EXERCISE PROMPT = Within the records that follow, restate exactly the lines from the line with "未过评仿制药**：价格需低于过评药品最低价的1.8倍；" down to the line with "страдание происходит из", including both. Omit the pictures.

[Extracted data entries]
***
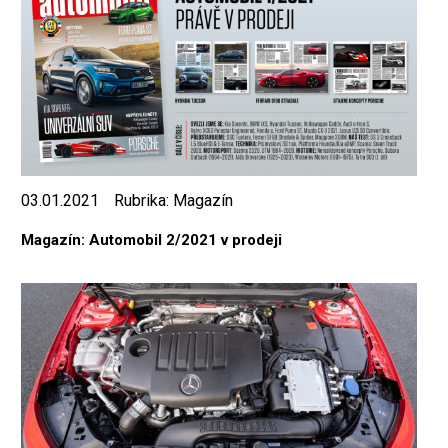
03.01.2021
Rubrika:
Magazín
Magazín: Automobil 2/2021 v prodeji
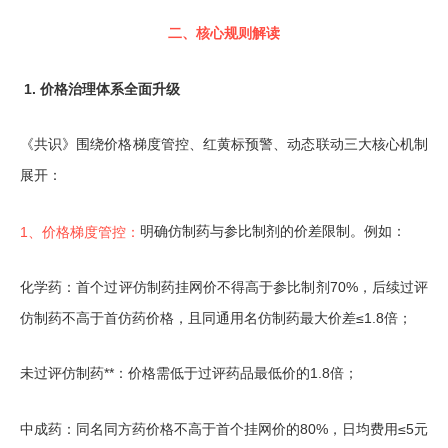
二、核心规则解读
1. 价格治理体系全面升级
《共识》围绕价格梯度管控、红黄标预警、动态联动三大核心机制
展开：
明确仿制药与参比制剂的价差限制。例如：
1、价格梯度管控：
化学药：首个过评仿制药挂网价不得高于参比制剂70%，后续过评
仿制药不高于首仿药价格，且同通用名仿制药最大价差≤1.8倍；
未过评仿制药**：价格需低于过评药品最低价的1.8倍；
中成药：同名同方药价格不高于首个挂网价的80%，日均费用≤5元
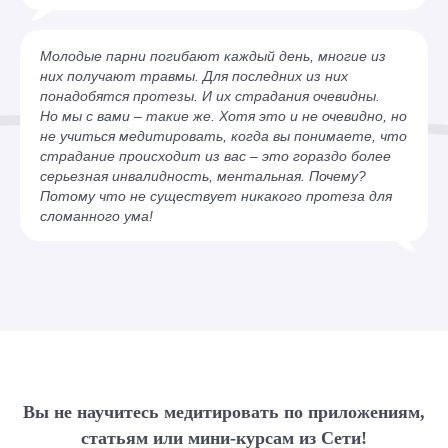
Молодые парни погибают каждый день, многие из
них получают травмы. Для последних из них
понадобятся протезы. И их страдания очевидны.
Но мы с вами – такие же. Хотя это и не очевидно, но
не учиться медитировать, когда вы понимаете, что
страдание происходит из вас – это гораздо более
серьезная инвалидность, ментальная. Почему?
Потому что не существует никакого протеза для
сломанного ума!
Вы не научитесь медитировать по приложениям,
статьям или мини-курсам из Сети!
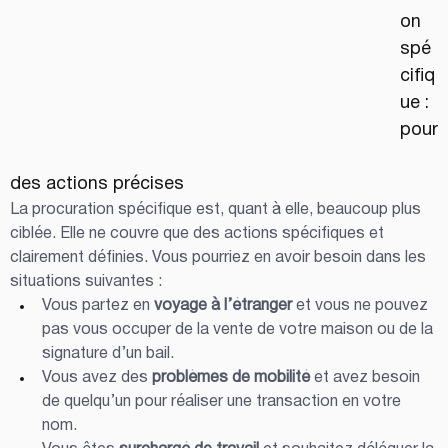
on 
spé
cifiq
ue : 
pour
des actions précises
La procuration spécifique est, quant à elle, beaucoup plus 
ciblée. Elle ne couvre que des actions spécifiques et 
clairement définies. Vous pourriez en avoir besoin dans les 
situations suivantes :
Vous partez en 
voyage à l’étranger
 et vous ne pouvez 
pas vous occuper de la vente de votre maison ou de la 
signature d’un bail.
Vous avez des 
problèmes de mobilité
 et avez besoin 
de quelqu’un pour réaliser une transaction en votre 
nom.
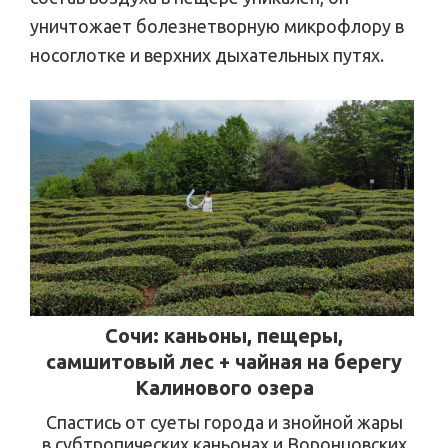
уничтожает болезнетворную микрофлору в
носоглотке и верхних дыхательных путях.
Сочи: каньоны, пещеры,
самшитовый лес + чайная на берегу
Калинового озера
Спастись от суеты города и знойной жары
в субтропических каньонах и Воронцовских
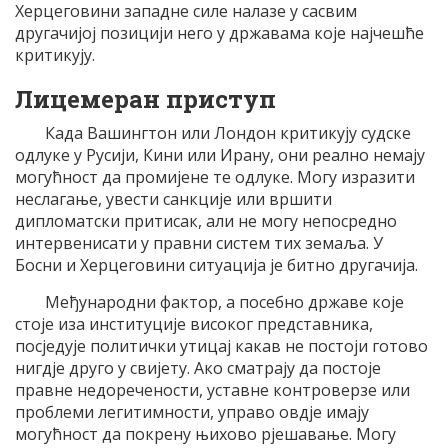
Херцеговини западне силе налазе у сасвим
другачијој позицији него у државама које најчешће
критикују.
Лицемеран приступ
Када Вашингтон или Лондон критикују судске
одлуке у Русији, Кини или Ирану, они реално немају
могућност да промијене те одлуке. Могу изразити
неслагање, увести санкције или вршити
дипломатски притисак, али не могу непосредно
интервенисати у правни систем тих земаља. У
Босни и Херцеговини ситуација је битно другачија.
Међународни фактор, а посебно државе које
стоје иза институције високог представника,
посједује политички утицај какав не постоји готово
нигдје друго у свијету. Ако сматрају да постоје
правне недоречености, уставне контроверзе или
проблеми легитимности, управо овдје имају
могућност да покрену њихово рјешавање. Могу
***
SOLUTION FOR THIS TASK =
未过评仿制药**：价格需低于过评药品最低价的1.8倍；
中成药：同名同方药价格不高于首个挂网价的80%，日均费用≤5元
Молодые парни погибают каждый день, многие из
них получают травмы. Для последних из них
понадобятся протезы. И их страдания очевидны.
Но мы с вами – такие же. Хотя это и не очевидно, но
не учиться медитировать, когда вы понимаете, что
страдание происходит из вас – это гораздо более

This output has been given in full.